All photos by author.

Miranda Ward on surfing cowboys, hitchhiking rats, and how to decapitate a rattlesnake.

The rats are in the walls again; I can hear the urgent rhythms of their feet at night.

In the morning we discuss what to do about it. I point out that at least they’re not in the cars, eating the wires. My father is fed up with setting traps and catching nothing; my mother is reluctant to let her morning be ruled by rodents.

He says, “Maybe they’ll like crunchy peanut butter better than smooth peanut butter.”

She says, “I don’t know, I can’t talk about this until I’ve had more coffee.”


So we put the kettle on again.

It’s the start of one of those blue midsummer days. The hills are parched and golden. There’s been no rain for months, and everything smells sweet and burnt; there’s ash in the air from a wildfire somewhere up north. This is where the northern California ecosystem meets the southern California ecosystem, where rare things are in abundance – endangered species, intertidal areas, migrating birds. Signs up year-round at the beach, saying Snowy Plover nesting season, please be careful.

***

ranch 2

I’m home in Gaviota (about 30 miles from Santa Barbara) after a long period away. Things are beautiful but also wild here. Neighbors spot mountain lions; wake to discover the coyotes have mauled a chicken. Once, when I was very young, I put my hand down on a rock just beside a rattlesnake; I calmly stepped away and my father sliced its head off with a shovel.

I was never afraid of these things until I left and then came back. Now, I’m afraid of being alone here. The counterpoint to all the beauty is the isolation. I had forgotten how far away everything seems, how big the world can feel. At night, the city lights I’ve grown so used to fail to appear and in their place is the vastness of the Milky Way. I lie awake feeling the anxiety of space and loneliness, watching the shadows shifting outside.

The counterpoint to all the beauty is the isolation. I had forgotten how far away everything seems, how big the world can feel.

And listening to the rats. This is something I do remember. The way they become such an important part of our lives. One once died in the engine of our pickup truck, so for weeks we were driving around with this smell. I would say to my friends, “Sorry about the Dead Rat Smell, but there’s a dead rat somewhere in the engine and we can’t find it so we’re just waiting for it to decompose.” I’d shrug. And because they knew I lived Somewhere A Bit Odd, they would shrug too.

Ranch 3

Somewhere a bit odd: a working cattle ranch,14,500 acres of land divided into 136 parcels on 8 ½ miles of coastline. When you look out from the deck of my childhood home, you can’t see any evidence – apart from the road – that other humans live here. But you can walk half a mile up the road to visit Jeanne, who keeps chickens and likes to kayak when the water is calm.

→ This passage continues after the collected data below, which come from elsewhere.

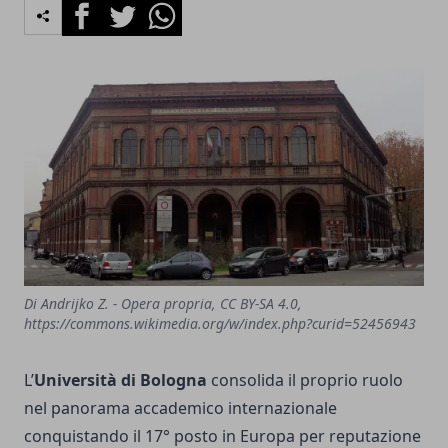
Facebook
Twitter
Whatsapp
Di Andrijko Z. - Opera propria, CC BY-SA 4.0,
https://commons.wikimedia.org/w/index.php?curid=52456943
L’
Università di Bologna
consolida il proprio ruolo
nel panorama accademico internazionale
conquistando il 17° posto in Europa per reputazione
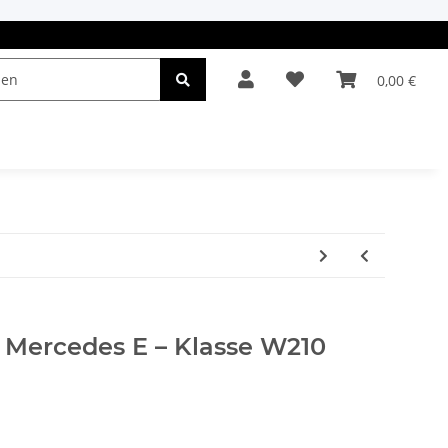
0,00 €
el & Leuchten
Autopflege
Oldtimerteile
r Mercedes E – Klasse W210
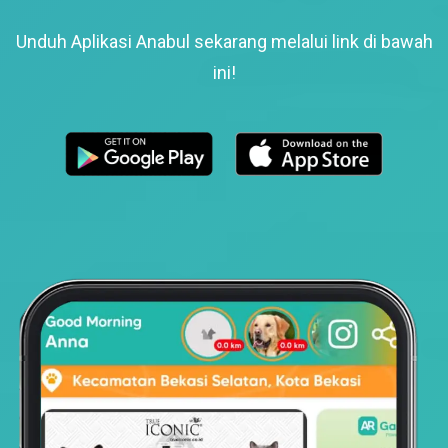
Unduh Aplikasi Anabul sekarang melalui link di bawah
ini!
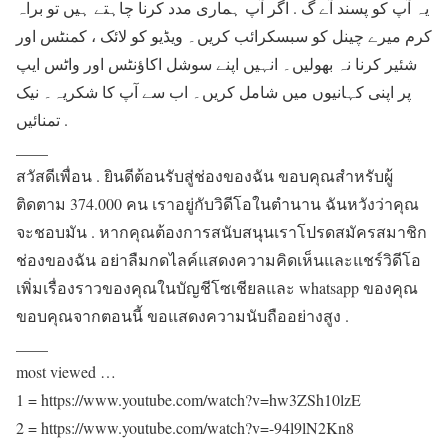
یہ آپ کو پسند آے گ . اگر آپ ہماری مدد کرنا چاہتے ہیں تو براہ
کرم میرے چینل کو سبسکرائب کریں۔ ویڈیو کو لائک ، کمنٹس اور
شئیر کرنا نہ بھولیں۔ انہیں اپنے سوشل اکاؤنٹس اور واٹس ایپ
پر اپنی کہانیوں میں شامل کریں۔ اب سے آپ کا شکریہ۔ نیک
تمنائیں .
____
สวัสดีเพื่อน . ยินดีต้อนรับสู่ช่องของฉัน ขอบคุณสำหรับผู้
ติดตาม 374.000 คน เราอยู่กับวิดีโอในตำนาน ฉันหวังว่าคุณ
จะชอบมัน . หากคุณต้องการสนับสนุนเราโปรดสมัครสมาชิก
ช่องของฉัน อย่าลืมกดไลค์แสดงความคิดเห็นและแชร์วิดีโอ
เพิ่มเรื่องราวของคุณในบัญชีโซเชียลและ whatsapp ของคุณ
ขอบคุณจากตอนนี้ ขอแสดงความนับถืออย่างสูง .
____
most viewed …
1 = https://www.youtube.com/watch?v=hw3ZSh10lzE
2 = https://www.youtube.com/watch?v=-94l9lN2Kn8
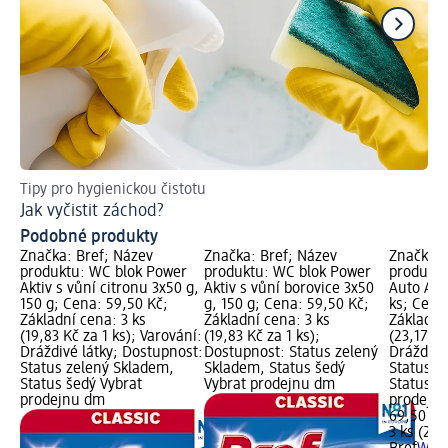
Tipy pro hygienickou čistotu
Tak
Jak vyčistit záchod?
Ch
Podobné produkty
Značka: Bref; Název
Značka: Bref; Název
Značka: 
produktu: WC blok Power
produktu: WC blok Power
produktu
Aktiv s vůní citronu 3x50 g,
Aktiv s vůní borovice 3x50
Auto Act
150 g; Cena: 59,50 Kč;
g, 150 g; Cena: 59,50 Kč;
ks; Cena
Základní cena: 3 ks
Základní cena: 3 ks
Základní
(19,83 Kč za 1 ks); Varování:
(19,83 Kč za 1 ks);
(23,17 Kč
Dráždivé látky; Dostupnost:
Dostupnost: Status zelený
Dráždivé
Status zelený Skladem,
Skladem, Status šedý
Status z
Status šedý Vybrat
Vybrat prodejnu dm
Status š
prodejnu dm
prodejn
69,50 Kč
3 ks (23,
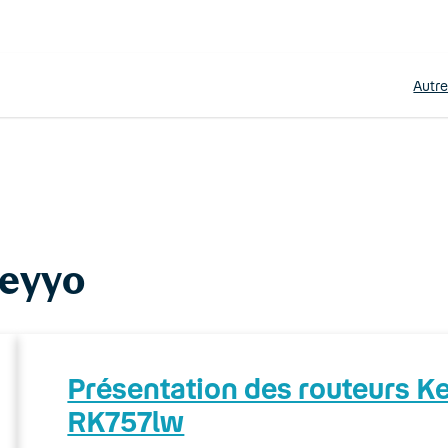
Autr
Keyyo
Présentation des routeurs 
RK757lw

Most of our neighbors – the ones who live here year-round, not the weekend visitors who drive up from LA if the waves are meant to be good – are surfers or cowboys or both. When I was a little girl I favored the cowboys. I helped them round the cattle up from the canyons, on my little appaloosa gelding. The other kids my age were more interested in surfing. I guess I felt I was being rebellious – holed up at weekends conditioning the leather of my bridle, riding my bike up to the pasture every morning to feed the horses, while my peers were encasing themselves in neoprene and battling the waves.

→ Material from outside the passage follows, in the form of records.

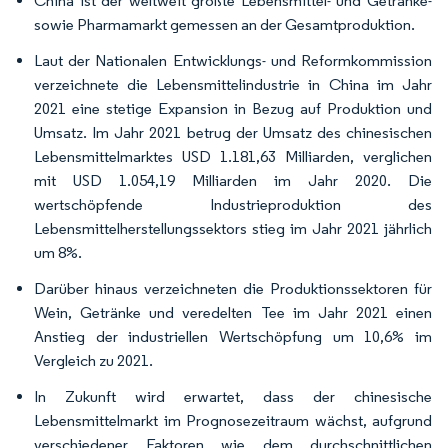
China ist der weltweit größte Lebensmittel- und Getränke-
sowie Pharmamarkt gemessen an der Gesamtproduktion.
Laut der Nationalen Entwicklungs- und Reformkommission
verzeichnete die Lebensmittelindustrie in China im Jahr
2021 eine stetige Expansion in Bezug auf Produktion und
Umsatz. Im Jahr 2021 betrug der Umsatz des chinesischen
Lebensmittelmarktes USD 1.181,63 Milliarden, verglichen
mit USD 1.054,19 Milliarden im Jahr 2020. Die
wertschöpfende Industrieproduktion des
Lebensmittelherstellungssektors stieg im Jahr 2021 jährlich
um 8%.
Darüber hinaus verzeichneten die Produktionssektoren für
Wein, Getränke und veredelten Tee im Jahr 2021 einen
Anstieg der industriellen Wertschöpfung um 10,6% im
Vergleich zu 2021.
In Zukunft wird erwartet, dass der chinesische
Lebensmittelmarkt im Prognosezeitraum wächst, aufgrund
verschiedener Faktoren wie dem durchschnittlichen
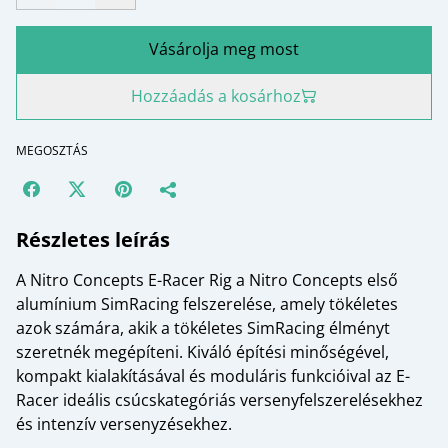
Vásárolja meg most
Hozzáadás a kosárhoz
MEGOSZTÁS
Részletes leírás
A Nitro Concepts E-Racer Rig a Nitro Concepts első
alumínium SimRacing felszerelése, amely tökéletes
azok számára, akik a tökéletes SimRacing élményt
szeretnék megépíteni. Kiváló építési minőségével,
kompakt kialakításával és moduláris funkcióival az E-
Racer ideális csúcskategóriás versenyfelszerelésekhez
és intenzív versenyzésekhez.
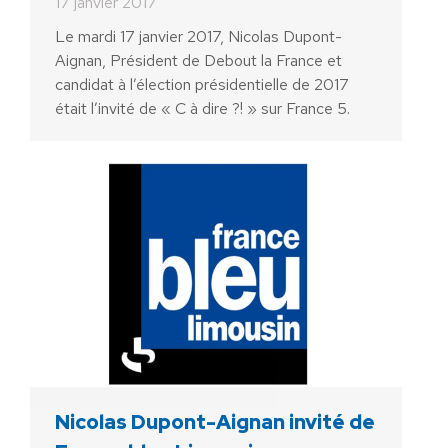
17 janvier 2017
Le mardi 17 janvier 2017, Nicolas Dupont-
Aignan, Président de Debout la France et
candidat à l’élection présidentielle de 2017
était l’invité de « C à dire ?! » sur France 5.
Nicolas Dupont-Aignan invité de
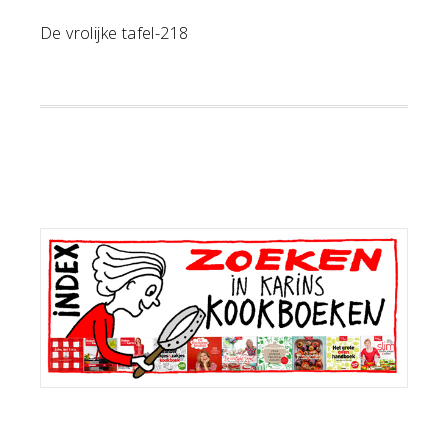
De vrolijke tafel-218
Primaire
Sidebar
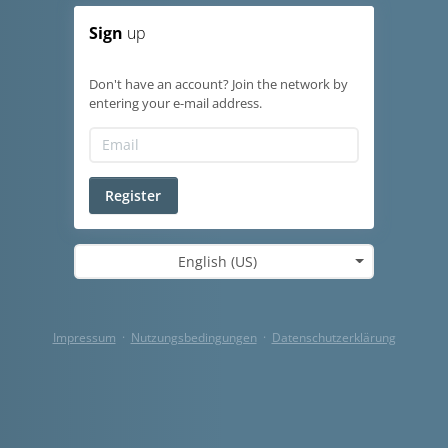
Sign
up
Don't have an account? Join the network by
entering your e-mail address.
Register
English (US)
Impressum
·
Nutzungsbedingungen
·
Datenschutzerklärung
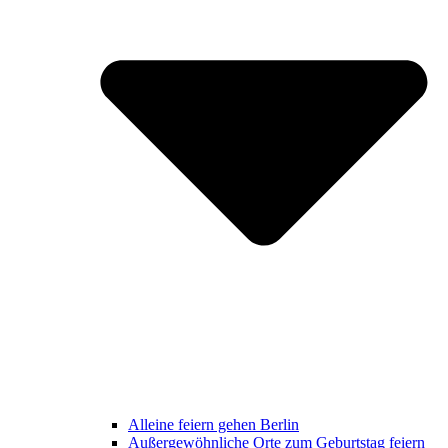
Alleine feiern gehen Berlin
Außergewöhnliche Orte zum Geburtstag feiern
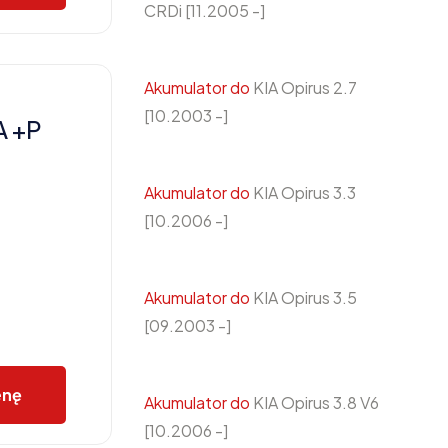
CRDi [11.2005 -]
Akumulator do
KIA Opirus 2.7
[10.2003 -]
A +P
Akumulator do
KIA Opirus 3.3
[10.2006 -]
Akumulator do
KIA Opirus 3.5
[09.2003 -]
enę
Akumulator do
KIA Opirus 3.8 V6
[10.2006 -]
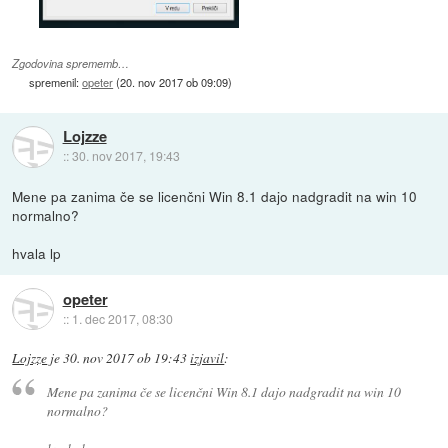
Zgodovina sprememb…
spremenil:
opeter
(
20. nov 2017 ob 09:09
)
Lojzze
::
30. nov 2017, 19:43
Mene pa zanima če se licenčni Win 8.1 dajo nadgradit na win 10
normalno?
hvala lp
opeter
::
1. dec 2017, 08:30
Lojzze
je
30. nov 2017 ob 19:43
izjavil
:
Mene pa zanima če se licenčni Win 8.1 dajo nadgradit na win 10
normalno?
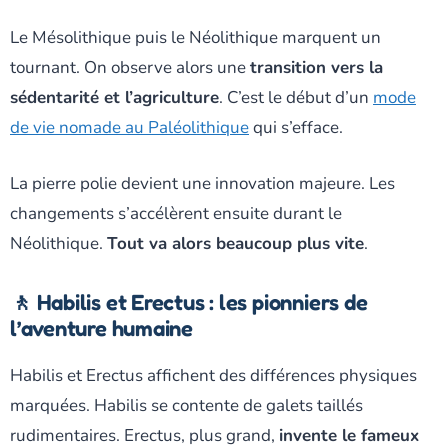
Le Mésolithique puis le Néolithique marquent un
tournant. On observe alors une
transition vers la
sédentarité et l’agriculture
. C’est le début d’un
mode
de vie nomade au Paléolithique
qui s’efface.
La pierre polie devient une innovation majeure. Les
changements s’accélèrent ensuite durant le
Néolithique.
Tout va alors beaucoup plus vite
.
🚶 Habilis et Erectus : les pionniers de
l’aventure humaine
Habilis et Erectus affichent des différences physiques
marquées. Habilis se contente de galets taillés
rudimentaires. Erectus, plus grand,
invente le fameux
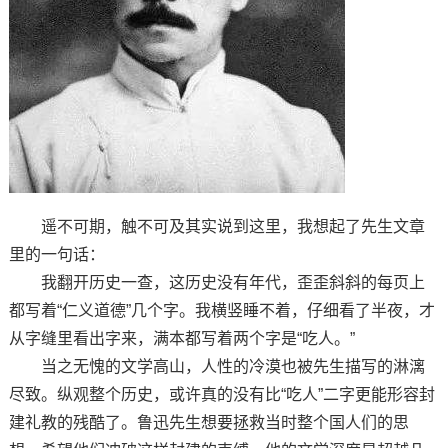
遥不可期，触不可及其实说到这里，我想起了先生文章
里的一句话：
我翻开历史一查，这历史没有年代，歪歪斜斜的每页上
都写着“仁义道德”几个字。我横竖睡不着，仔细看了半夜，才
从字缝里看出字来，满本都写着两个字是“吃人。”
当之无愧的文学高山，人性的冷漠也被先生描写的淋漓
尽致。纵观整个历史，或许真的没有比“吃人”二字更能形容封
建礼教的残酷了。鲁迅先生想要拯救当时整个国人们的思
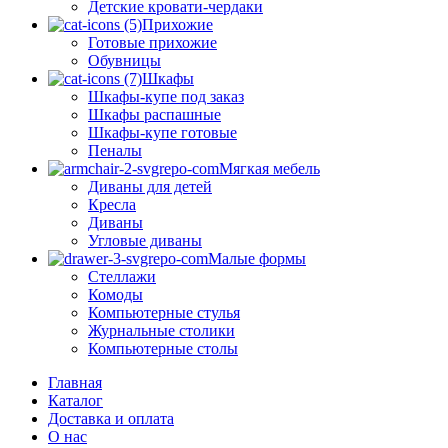
Детские кровати-чердаки
Прихожие
Готовые прихожие
Обувницы
Шкафы
Шкафы-купе под заказ
Шкафы распашные
Шкафы-купе готовые
Пеналы
Мягкая мебель
Диваны для детей
Кресла
Диваны
Угловые диваны
Малые формы
Стеллажи
Комоды
Компьютерные стулья
Журнальные столики
Компьютерные столы
Главная
Каталог
Доставка и оплата
О нас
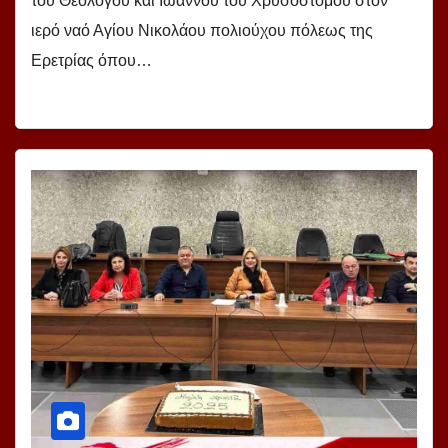
του Θεολόγου και Ιωάννου του Χρυσοστόμου στον
ιερό ναό Αγίου Νικολάου πολιούχου πόλεως της
Ερετρίας όπου…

When you look out from the deck of my childhood home, you can’t see any evidence – apart from the road – that other humans live here.

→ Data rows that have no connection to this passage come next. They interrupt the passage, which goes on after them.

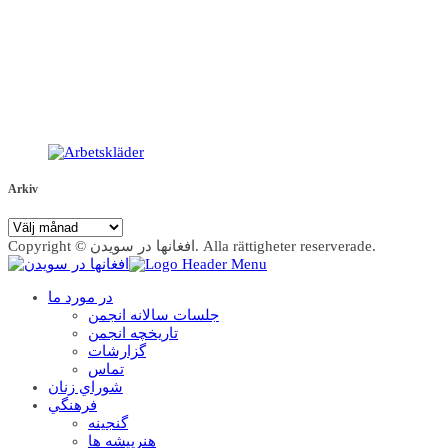
Arkiv
Arkiv
Copyright © افغانها در سویدن. Alla rättigheter reserverade.
در مورد ما
جلسات سالانه انجمن
تاریخچه انجمن
گزارشات
تماس
شوراي زنان
فرهنگي
گنجينه
هنرپيشه ها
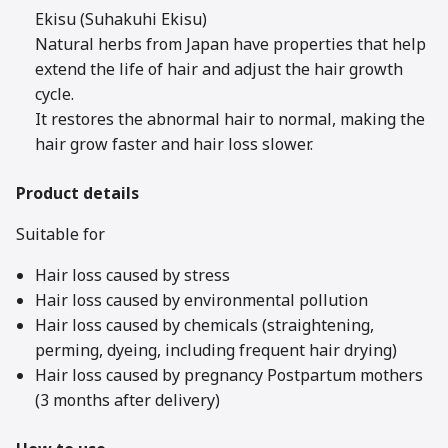
Ekisu (Suhakuhi Ekisu)
Natural herbs from Japan have properties that help
extend the life of hair and adjust the hair growth
cycle.
It restores the abnormal hair to normal, making the
hair grow faster and hair loss slower.
Product details
Suitable for
Hair loss caused by stress
Hair loss caused by environmental pollution
Hair loss caused by chemicals (straightening,
perming, dyeing, including frequent hair drying)
Hair loss caused by pregnancy Postpartum mothers
(3 months after delivery)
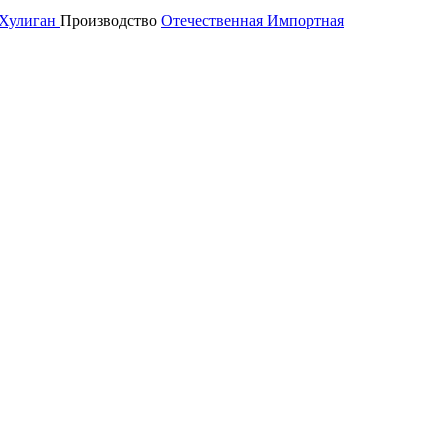
Хулиган
Производство
Отечественная
Импортная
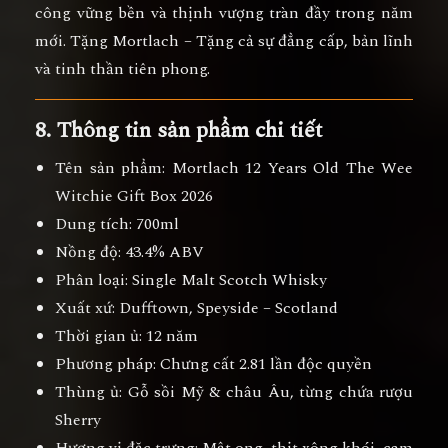
công vững bền và thịnh vượng tràn đầy trong năm
mới
.
Tặng Mortlach – Tặng cả sự đẳng cấp, bản lĩnh
và tinh thần tiên phong.
8. Thông tin sản phẩm chi tiết
Tên sản phẩm:
Mortlach 12 Years Old The Wee
Witchie Gift Box 2026
Dung tích:
700ml
Nồng độ:
43.4% ABV
Phân loại:
Single Malt Scotch Whisky
Xuất xứ:
Dufftown, Speyside – Scotland
Thời gian ủ:
12 năm
Phương pháp:
Chưng cất 2.81 lần độc quyền
Thùng ủ:
Gỗ sồi Mỹ & châu Âu, từng chứa rượu
Sherry
Hương vị đặc trưng:
Mật ong, thịt xông khói, cam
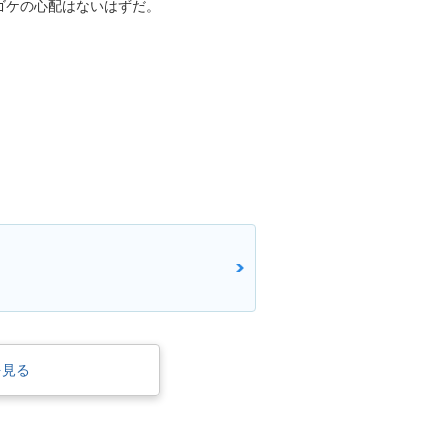
ゴケの心配はないはずだ。
を見る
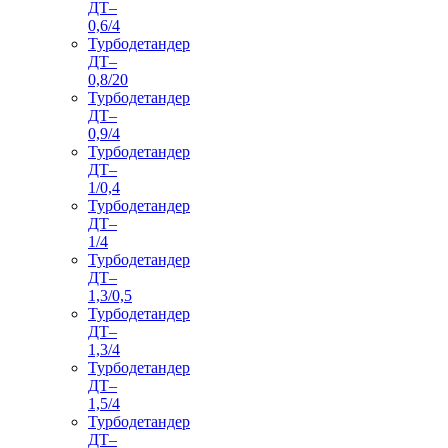
ДТ–
0,6/4
Турбодетандер
ДТ–
0,8/20
Турбодетандер
ДТ–
0,9/4
Турбодетандер
ДТ–
1/0,4
Турбодетандер
ДТ–
1/4
Турбодетандер
ДТ–
1,3/0,5
Турбодетандер
ДТ–
1,3/4
Турбодетандер
ДТ–
1,5/4
Турбодетандер
ДТ–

But often you’d see both a saddle and a surfboard in the back of a pickup truck, and eventually even I learned how to stand up on the board. A while after that I sold my horse, because I was sixteen, and too busy with other things, like plotting my escape from this place that had seemed so sweet but now seemed more like a prison. 45 minutes to the nearest grocery store. An hour to my best friend’s house. Even with a car, these distances sometimes felt insurmountable. When I came off the ranch, onto the 101 Southbound towards Santa Barbara, I felt like I was passing into another universe.

***

In the end, I did get away. I moved to Boston, then to England.

And now, home for a visit, I find that after years of being away I still know the geography of this little house well: the solar panels out back, the generator at the base of the stairs to power the lights if it gets cloudy. I know how to identify a rattlesnake by the shape of its head, and I know that eventually we’ll catch the rats and have a few weeks of respite from their incessant nighttime running.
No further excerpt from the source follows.